Assigned task — The entries below should be output exactly as written.
====== Source information
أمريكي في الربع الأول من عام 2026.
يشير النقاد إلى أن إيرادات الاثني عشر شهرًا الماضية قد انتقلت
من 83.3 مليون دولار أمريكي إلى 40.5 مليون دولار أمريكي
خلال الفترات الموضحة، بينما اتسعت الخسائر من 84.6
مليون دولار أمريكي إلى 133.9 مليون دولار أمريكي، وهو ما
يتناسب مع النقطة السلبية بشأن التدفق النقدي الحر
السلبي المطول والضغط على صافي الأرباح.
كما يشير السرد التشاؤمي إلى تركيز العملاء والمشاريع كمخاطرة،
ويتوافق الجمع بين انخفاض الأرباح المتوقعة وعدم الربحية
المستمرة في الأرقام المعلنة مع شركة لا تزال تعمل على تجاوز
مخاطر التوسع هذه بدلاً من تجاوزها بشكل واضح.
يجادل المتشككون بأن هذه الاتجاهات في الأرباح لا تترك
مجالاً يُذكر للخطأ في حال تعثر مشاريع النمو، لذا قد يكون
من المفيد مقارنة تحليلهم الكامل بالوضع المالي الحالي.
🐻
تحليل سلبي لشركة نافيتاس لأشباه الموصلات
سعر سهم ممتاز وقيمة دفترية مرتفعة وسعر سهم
============
Response for this exercise —
أمريكي في الربع الأول من عام 2026.
يشير النقاد إلى أن إيرادات الاثني عشر شهرًا الماضية قد انتقلت
من 83.3 مليون دولار أمريكي إلى 40.5 مليون دولار أمريكي
خلال الفترات الموضحة، بينما اتسعت الخسائر من 84.6
مليون دولار أمريكي إلى 133.9 مليون دولار أمريكي، وهو ما
يتناسب مع النقطة السلبية بشأن التدفق النقدي الحر
السلبي المطول والضغط على صافي الأرباح.
كما يشير السرد التشاؤمي إلى تركيز العملاء والمشاريع كمخاطرة،
ويتوافق الجمع بين انخفاض الأرباح المتوقعة وعدم الربحية
المستمرة في الأرقام المعلنة مع شركة لا تزال تعمل على تجاوز
مخاطر التوسع هذه بدلاً من تجاوزها بشكل واضح.
يجادل المتشككون بأن هذه الاتجاهات في الأرباح لا تترك
مجالاً يُذكر للخطأ في حال تعثر مشاريع النمو، لذا قد يكون
من المفيد مقارنة تحليلهم الكامل بالوضع المالي الحالي.
🐻
تحليل سلبي لشركة نافيتاس لأشباه الموصلات
سعر سهم ممتاز وقيمة دفترية مرتفعة وسعر سهم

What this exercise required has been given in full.